This repository contains the application source code and end-user guide for configuring and deploying the ECS External Instance Network Sentry (eINS).
The eINS has been designed to provide an additional layer of resilience for ECS external instances in deployment scenarios where connectivity to the on-region ECS control-plane may be unreliable or intermittent.
Deploying the eINS to ECS external instances will ensure that during periods where there is a loss of connectivity to the on-region ECS control-plane, any ECS managed containers will be restarted in the following circumstances:
- the container exits due to an error, which manifests as a non-zero exit code;
- the Docker daemon is restarted;
- the external instance is rebooted.
ECS Anywhere is an extension of Amazon ECS that will allow customers to deploy native Amazon ECS tasks in any environment. This includes the existing model on AWS managed infrastructure, as well as customer-managed infrastructure.
When extending ECS to customer managed infrastructure, external instances are registered to the ECS cluster. External instances are compute resources (hosts) external to an AWS region where ECS can schedule tasks to run. External instances are typically an on-premises server or virtual machine (VM).
During normal operation, where there is network connectivity between an ECS external instance and the on-region ECS control-plane - ECS monitors for errors or failures that occur to managed containers running on external instances and will restart any containers which have stopped due to an error.
For the duration of time that an ECS external instance loses network connectivity to the ECS on-region control-plane, any managed containers which have stopped due to an error will not be restarted by ECS until the point in time that network connectivity to the ECS on-region control-plane has been restored.
The eINS has been designed to detect any loss of connectivity to the on-region ECS control-plane, and to proactively ensure that for the duration of the outage that ECS managed containers which stop due to an error condition, Docker daemon restart, or external instance reboot are automatically restarted.
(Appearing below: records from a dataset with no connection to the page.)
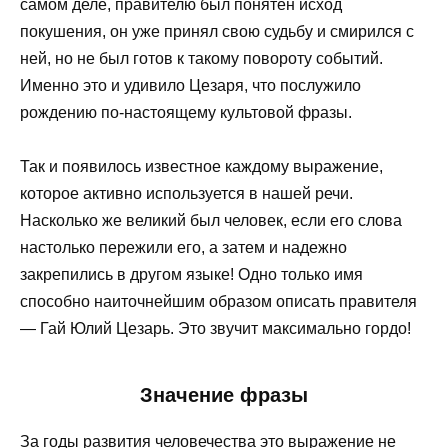
самом деле, правителю был понятен исход
покушения, он уже принял свою судьбу и смирился с
ней, но не был готов к такому повороту событий.
Именно это и удивило Цезаря, что послужило
рождению по-настоящему культовой фразы.
Так и появилось известное каждому выражение,
которое активно используется в нашей речи.
Насколько же великий был человек, если его слова
настолько пережили его, а затем и надежно
закрепились в другом языке! Одно только имя
способно наиточнейшим образом описать правителя
— Гай Юлий Цезарь. Это звучит максимально гордо!
Значение фразы
За годы развития человечества это выражение не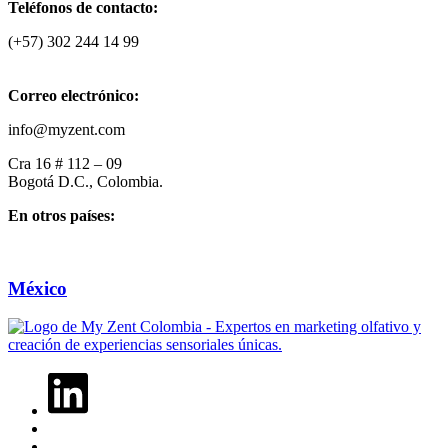
Teléfonos de contacto:
(+57) 302 244 14 99
Correo electrónico:
info@myzent.com
Cra 16 # 112 – 09
Bogotá D.C., Colombia.
En otros países:
México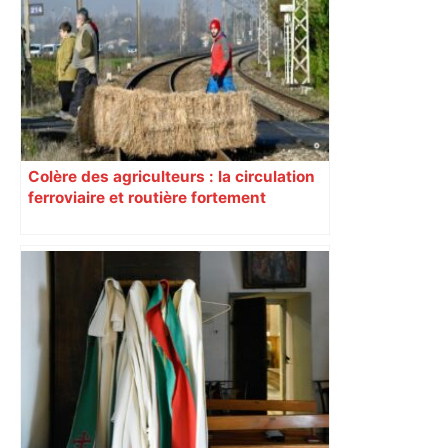
Colère des agriculteurs : la circulation
ferroviaire et routière fortement
perturbée en Haute-Garonne, l’A61
bloquée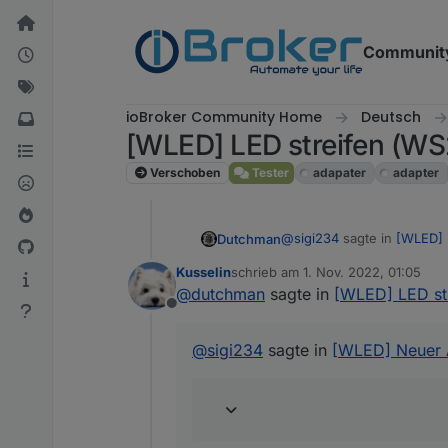
Weiter zum Inhalt
Communit
ioBroker Community Home
Deutsch
[WLED] LED streifen (W
Verschoben
Tester
adapater
adapter
@
sigi234
sagte in
[WLED] 
Dutchman
Kusselin
schrieb am
1. Nov. 2022, 01:05
zuletzt editiert von
@
dutchman
sagte in
[WLED] LED st
@
Dutchman
Offline
ähnlich, die WLED library i
Super ist so Ähnlich wie 
Es hat fast alle effect lib
@
sigi234
sagte in
[WLED] Neuer A
separat (färben und Effekt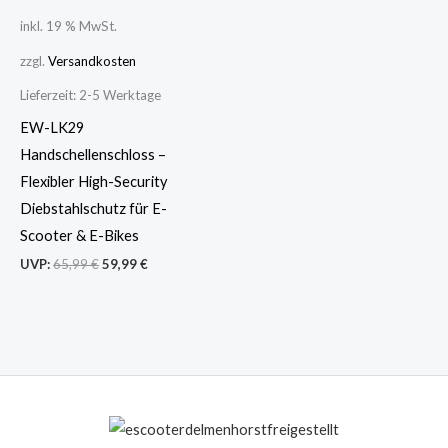
inkl. 19 % MwSt.
zzgl.
Versandkosten
Lieferzeit:
2-5 Werktage
EW-LK29
Handschellenschloss –
Flexibler High-Security
Diebstahlschutz für E-
Scooter & E-Bikes
UVP:
65,99
€
59,99
€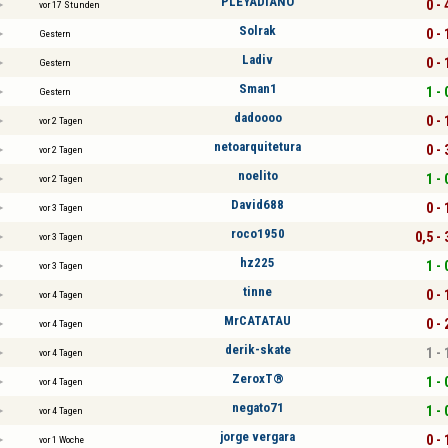
PLEYADIANO
0 - 
vor 17 Stunden
Solrak
0 - 
Gestern
Ladiv
0 - 
Gestern
Sman1
1 - 
Gestern
dadoooo
0 - 
vor 2 Tagen
netoarquitetura
0 - 
vor 2 Tagen
noelito
1 - 
vor 2 Tagen
David688
0 - 
vor 3 Tagen
roco1950
0,5 - 
vor 3 Tagen
hz225
1 - 
vor 3 Tagen
tinne
0 - 
vor 4 Tagen
MrCATATAU
0 - 
vor 4 Tagen
derik-skate
1 - 
vor 4 Tagen
ZeroxT®
1 - 
vor 4 Tagen
negato71
1 - 
vor 4 Tagen
jorge vergara
0 - 
vor 1 Woche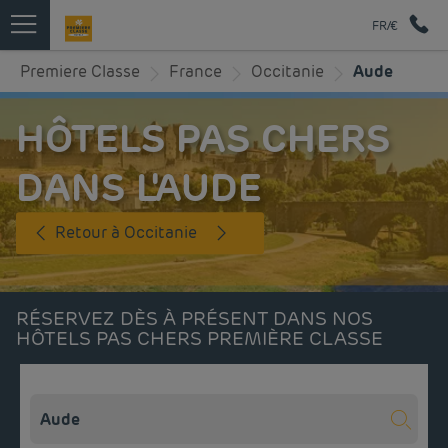
FR/€
Premiere Classe
France
Occitanie
Aude
HÔTELS PAS CHERS
DANS L'AUDE
Retour à Occitanie
RÉSERVEZ DÈS À PRÉSENT DANS NOS
HÔTELS PAS CHERS PREMIÈRE CLASSE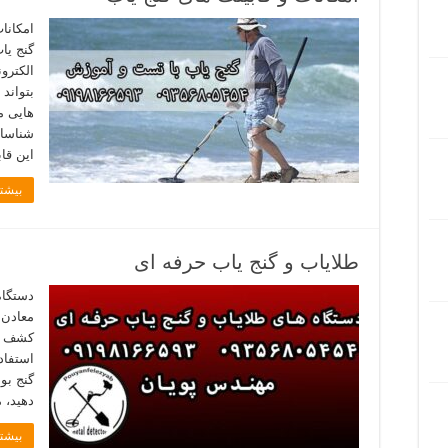
امکانا
گنج یا
الکترو
بتواند
هایی م
شناسای
این قا
بیشتر
طلایاب و گنج یاب حرفه ای
دستگاه
معادن 
کشف گن
استفاده
گنج بو
دهید، 
بیشتر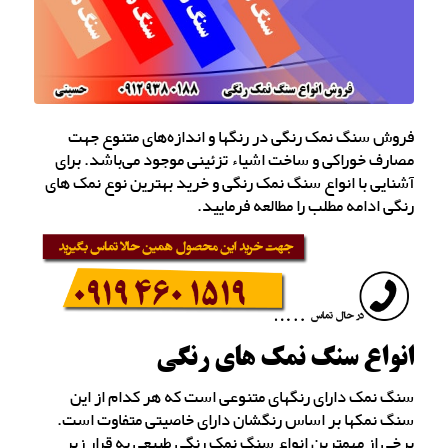
فروش سنگ نمک رنگی در رنگها و اندازه‌های متنوع جهت
مصارف خوراکی و ساخت اشیاء تزئینی موجود می‌باشد. برای
آشنایی با انواع سنگ نمک رنگی و خرید بهترین نوع نمک های
رنگی ادامه مطلب را مطالعه فرمایید.
انواع سنگ نمک های رنگی
سنگ نمک دارای رنگهای متنوعی است که هر کدام از این
سنگ نمکها بر اساس رنگشان دارای خاصیتی متفاوت است.
برخی از مهمترین انواع سنگ نمک رنگی طبیعی به قرار زیر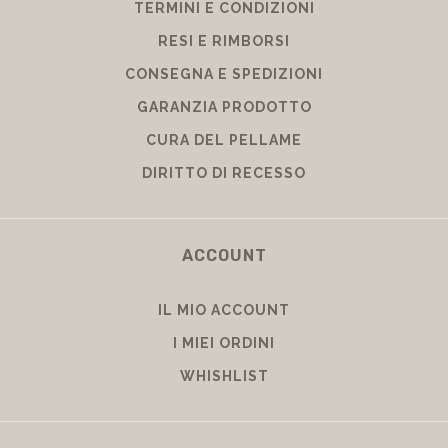
TERMINI E CONDIZIONI
RESI E RIMBORSI
CONSEGNA E SPEDIZIONI
GARANZIA PRODOTTO
CURA DEL PELLAME
DIRITTO DI RECESSO
ACCOUNT
IL MIO ACCOUNT
I MIEI ORDINI
WHISHLIST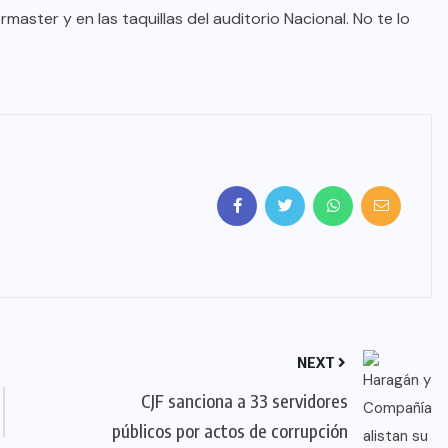
master y en las taquillas del auditorio Nacional. No te lo
NEXT
CJF sanciona a 33 servidores
públicos por actos de corrupción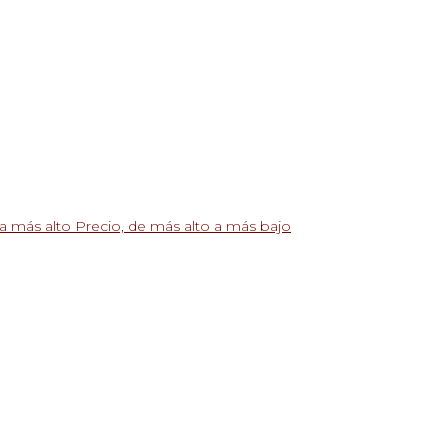
 a más alto
Precio, de más alto a más bajo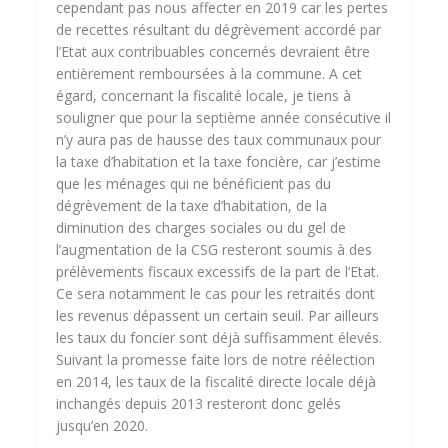
cependant pas nous affecter en 2019 car les pertes
de recettes résultant du dégrèvement accordé par
l’Etat aux contribuables concernés devraient être
entièrement remboursées à la commune. A cet
égard, concernant la fiscalité locale, je tiens à
souligner que pour la septième année consécutive il
n’y aura pas de hausse des taux communaux pour
la taxe d’habitation et la taxe foncière, car j’estime
que les ménages qui ne bénéficient pas du
dégrèvement de la taxe d’habitation, de la
diminution des charges sociales ou du gel de
l’augmentation de la CSG resteront soumis à des
prélèvements fiscaux excessifs de la part de l’Etat.
Ce sera notamment le cas pour les retraités dont
les revenus dépassent un certain seuil. Par ailleurs
les taux du foncier sont déjà suffisamment élevés.
Suivant la promesse faite lors de notre réélection
en 2014, les taux de la fiscalité directe locale déjà
inchangés depuis 2013 resteront donc gelés
jusqu’en 2020.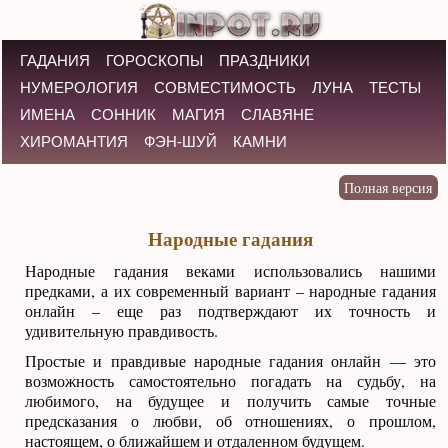
ГАДАНИЯ
ГОРОСКОПЫ
ПРАЗДНИКИ
НУМЕРОЛОГИЯ
СОВМЕСТИМОСТЬ
ЛУНА
ТЕСТЫ
ИМЕНА
СОННИК
МАГИЯ
СЛАВЯНЕ
ХИРОМАНТИЯ
ФЭН-ШУЙ
КАМНИ
Народные гадания
Народные гадания веками использовались нашими
предками, а их современный вариант – народные гадания
онлайн – еще раз подтверждают их точность и
удивительную правдивость.
Простые и правдивые народные гадания онлайн — это
возможность самостоятельно погадать на судьбу, на
любимого, на будущее и получить самые точные
предсказания о любви, об отношениях, о прошлом,
настоящем, о ближайшем и отдаленном будущем.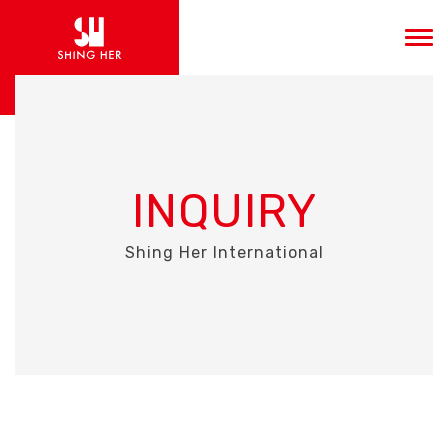
INQUIRY
Shing Her International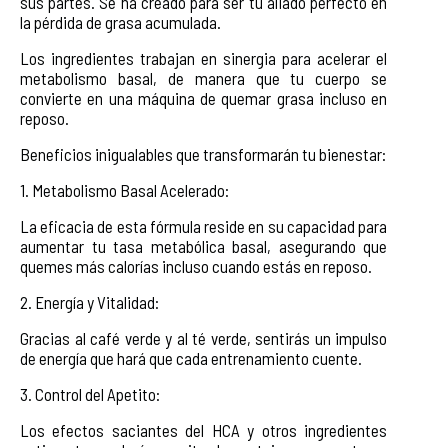
sus partes. Se ha creado para ser tu aliado perfecto en
la pérdida de grasa acumulada.
Los ingredientes trabajan en sinergia para acelerar el
metabolismo basal, de manera que tu cuerpo se
convierte en una máquina de quemar grasa incluso en
reposo.
Beneficios inigualables que transformarán tu bienestar:
1. Metabolismo Basal Acelerado:
La eficacia de esta fórmula reside en su capacidad para
aumentar tu tasa metabólica basal, asegurando que
quemes más calorías incluso cuando estás en reposo.
2. Energía y Vitalidad:
Gracias al café verde y al té verde, sentirás un impulso
de energía que hará que cada entrenamiento cuente.
3. Control del Apetito:
Los efectos saciantes del HCA y otros ingredientes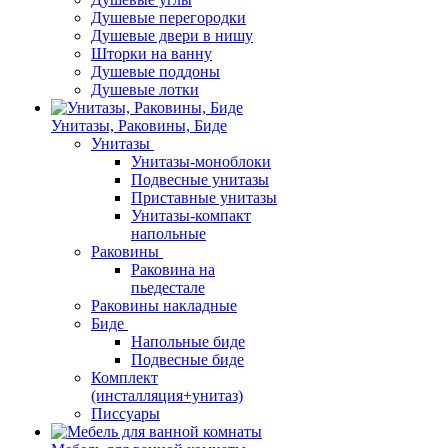
Душевые перегородки
Душевые двери в нишу
Шторки на ванну
Душевые поддоны
Душевые лотки
Унитазы, Раковины, Биде
Унитазы
Унитазы-моноблоки
Подвесные унитазы
Приставные унитазы
Унитазы-компакт
напольные
Раковины
Раковина на
пьедестале
Раковины накладные
Биде
Напольные биде
Подвесные биде
Комплект
(инсталляция+унитаз)
Писсуары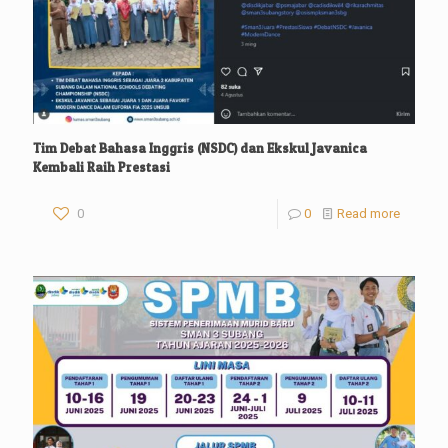
Tim Debat Bahasa Inggris (NSDC) dan Ekskul Javanica
Kembali Raih Prestasi
0
0
Read more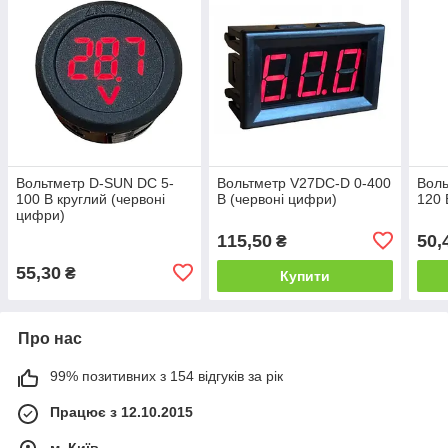
Вольтметр D-SUN DC 5-
Вольтметр V27DC-D 0-400
Воль
100 В круглий (червоні
В (червоні цифри)
120 
цифри)
115,50
50,
₴
55,30
₴
Купити
Про нас
99% позитивних з 154 відгуків за рік
Працює з 12.10.2015
м. Київ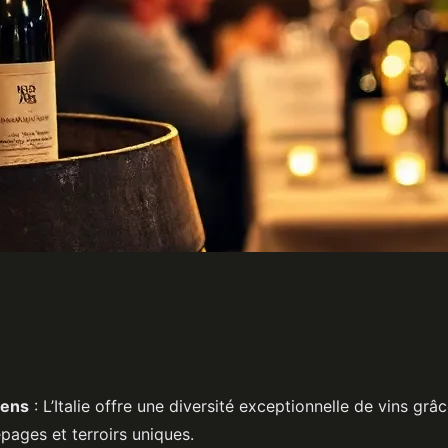
liens selon
iens
: L’Italie offre une diversité exceptionnelle de vins grâ
ages et terroirs uniques.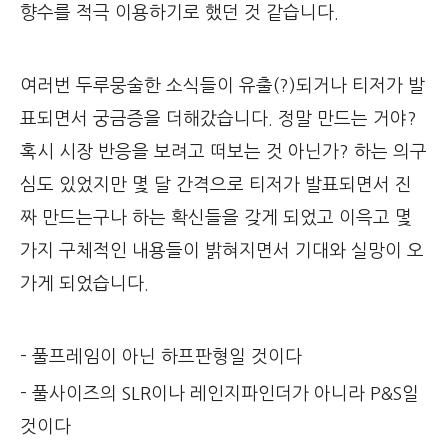
향수를 적극 이용하기로 했던 것 같습니다.
여러번 두루뭉술한 소식들이 유출(?)되거나 티저가 발
표되면서 궁금증을 더해갔습니다. 정말 만드는 거야?
혹시 시장 반응을 보려고 떠보는 것 아닌가? 하는 의구
심도 있었지만 몇 달 간격으로 티저가 발표되면서 진
짜 만드는구나 하는 확신들을 갖게 되었고 이윽고 몇
가지 구체적인 내용들이 밝혀지면서 기대와 실망이 오
가게 되었습니다.
- 풀프레임이 아닌 하프판형일 것이다
- 풀사이즈의 SLR이나 레인지파인더가 아니라 P&S일
것이다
The eINS is a Python application which can either be run manually, or be configured to run as a service on ECS Anywhere external instances. See the Installation section below for instruction for both deployment scenarios.
The eINS periodically attempts to establish a TLS connection with the ECS on-region control-plane to determine region availability status, and the on-region ECS control-plane responds without error.
In reference to the diagram:
- eINS TLS connection with the ECS on-region control-plane [1] completes successfully:
- eINS takes no further action.
- In communication with the on-region control-plane [2] the ECS agent on the external instance orchestrates local managed container lifecycle, including restarting containers which exit due to error condition [3].
The eINS periodically attempts to establish a TLS connection with the ECS on-region control-plane to determine region availability status, and the on-region ECS control-plane either does not respond, or returns an error.
In reference to the diagram:
-
eINS TLS connection with the ECS on-region control-plane [1] experiences timeout or return error condition:
- The ECS agent is paused [3] via the local Docker API [2]*.
- eINS updates Docker restart policy updated to
on-failure
for each ECS managed container [4]. This ensures that any ECS managed containers will be restarted if exiting due to error, the Docker daemon is restarted, or the external instance is rebooted.
-
When the ECS control-plane becomes reachable:
-
ECS managed containers that have been automatically restarted by the Docker daemon during network outage are stopped and removed.**
-
ECS managed containers that have not been automatically restarted during network outage have their Docker restart policy set back to
no
. -
The local ECS agent is un-paused.
At this point the operational environment has been restored back to the Connected Operation scenario. eINS will continue to monitor for network outage or ECS control-plane error.
-
*ECS agent is paused, as if left in a running state the agent will detect and kill ECS managed containers that have been restarted by the Docker daemon during the period of network outage.
**These containers are stopped and removed by eINS to avoid duplication:
- Containers that have been restarted by the Docker daemon during a network outage become orphaned by ECS once back online.
- The related ECS tasks are re-launched by ECS on the external instance once the ECS agent has established communication with the control-plane.
The eINS provides the ability to submit configuration parameters as command line arguments. Running the application with the --help
parameter generates a summary of available parameters:
$ python3 ecs-external-instance-network-sentry.py --help
usage: ecs-external-instance-network-sentry [-h] -r REGION [-i INTERVAL] [-n RETRIES] [-l LOGFILE] [-k LOGLEVEL]
Purpose:
--------------
For use on ECS Anywhere external hosts:
Configures ECS orchestrated containers to automatically restart
on failure when on-region ecs control-plane is detected to be unreachable.
Configuration Parameters:
--------------
-h, --help Show this help message and exit.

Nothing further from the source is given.